- Work to be completed: How many lines in the material contain the string "written"? Only the number is wanted.

- Recorded information:

□ □ □ □

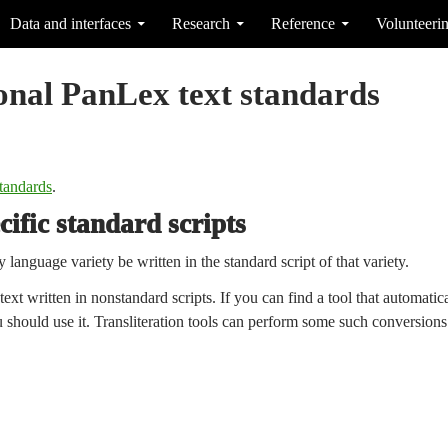
Data and interfaces
Research
Reference
Volunteeri
onal PanLex text standards
tandards
.
ific standard scripts
y language variety be written in the standard script of that variety.
xt written in nonstandard scripts. If you can find a tool that automatical
ou should use it. Transliteration tools can perform some such conversion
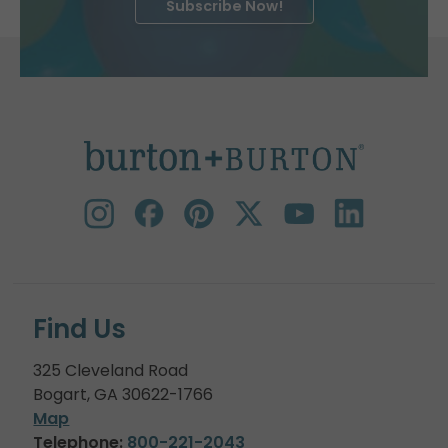
Subscribe Now!
Find Us
325 Cleveland Road
Bogart, GA 30622-1766
Map
Telephone:
800-221-2043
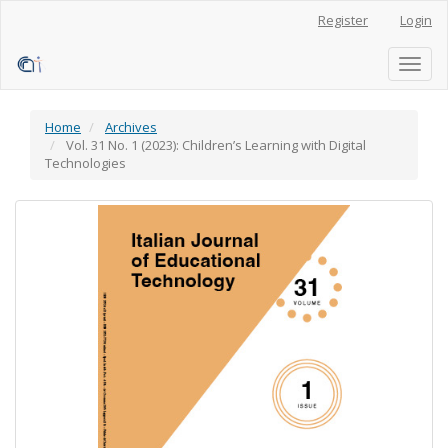
Main
Register
Login
Navigation
Main
Content
Toggl
Sidebar
naviga
Home
Archives
Vol. 31 No. 1 (2023): Children’s Learning with Digital
Technologies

□ □ □ □

- Answer to this problem: 2